Für besonders verdiente Mitarbeiter, die einen runden Geburtstag begehen, richten zuweilen die Arbeitgeber die Geburtstagsfeier aus und laden dazu neben Kollegen auch Geschäftspartner und Personen des öffentlichen Lebens ein. Auch Freunde und Familienangehörige des Arbeitnehmers werden eingeladen - manchmal sogar ohne Kenntnis des Arbeitnehmers. Die Finanzverwaltung sieht in der Ausrichtung der Feier regelmäßig weniger ein Interesse des Arbeitgebers, sondern vielmehr eine "Bereicherung" des Arbeitnehmers und möchte die entsprechenden Kosten als Arbeitslohn versteuern. Doch so leicht dürfen es sich die Finanzbeamten nicht machen.

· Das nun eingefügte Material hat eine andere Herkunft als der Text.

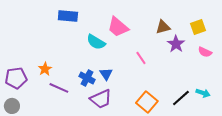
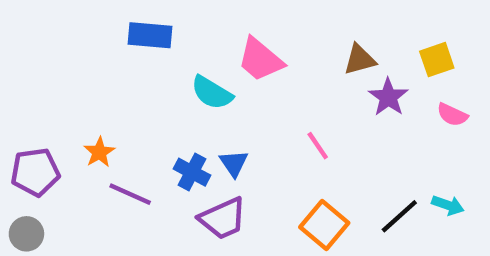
pink line: (141, 58) -> (318, 146), moved

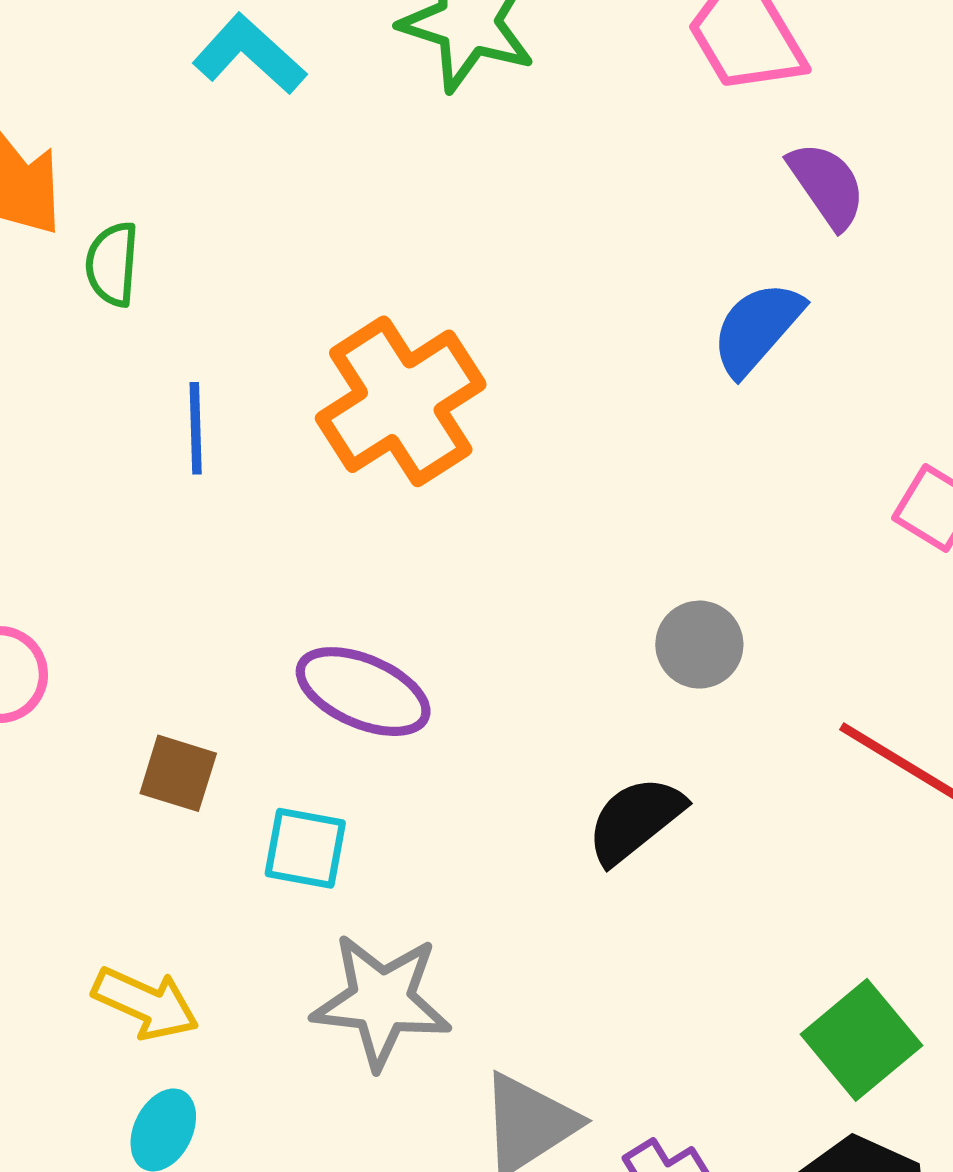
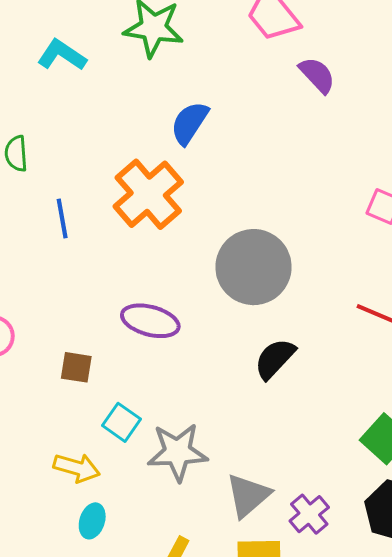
blue semicircle: (757, 328) -> (190, 123), moved
gray circle: (699, 645) -> (254, 267), moved, size x2.0
cyan square: (305, 848) -> (121, 422), moved, turned 33

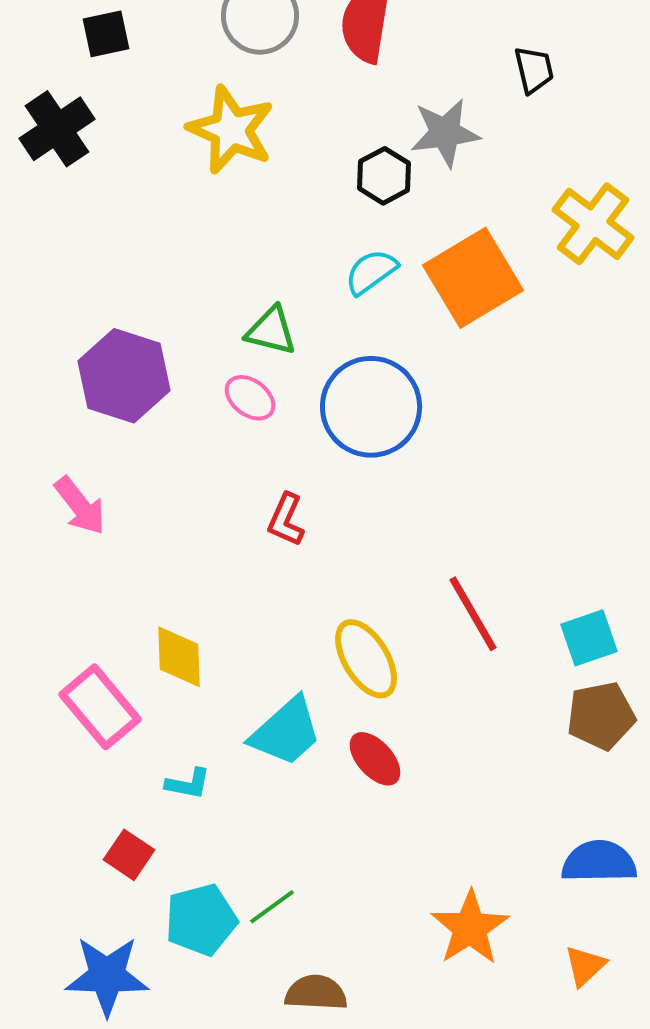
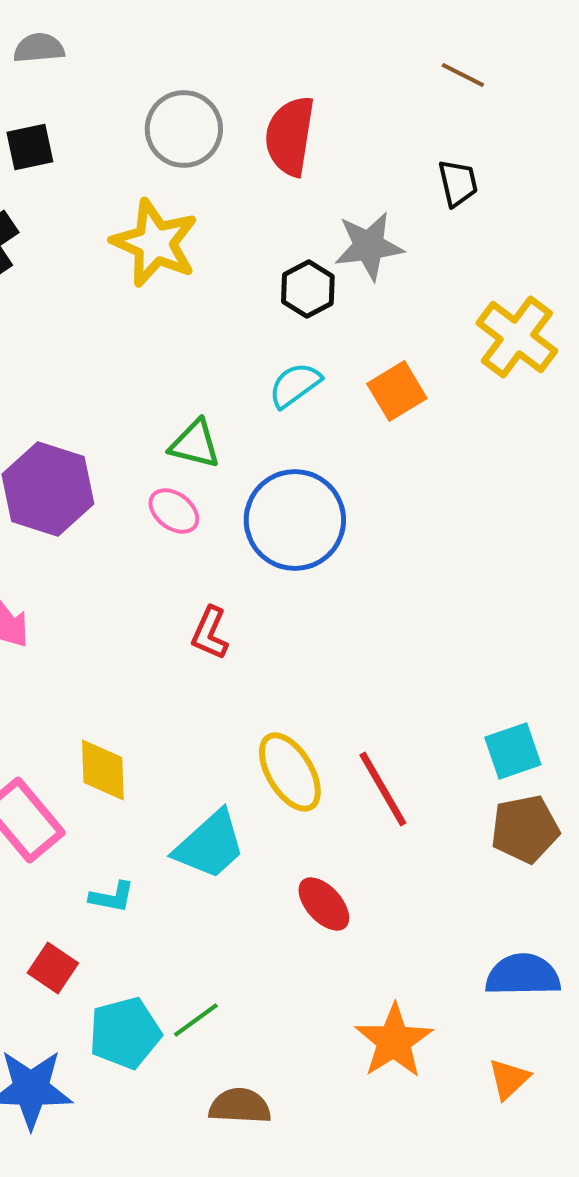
orange square: (473, 278) -> (397, 391), size x0.6
red line: (473, 614) -> (383, 789), moved
red ellipse: (375, 759) -> (324, 904), moved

AKTUELL hat das Finanzgericht Münster in einem interessanten Fall entschieden, dass die Kosten für eine Geburtstagsfeier (nur) zu zehn Prozent zu versteuern sind (Urteil vom 20.2.2019, 7 K 4084/16 E). In dem Urteilsfall ging es zwar um Einkünfte aus selbstständiger Tätigkeit. Das Gesagte ist aber auf Arbeitnehmer übertragbar.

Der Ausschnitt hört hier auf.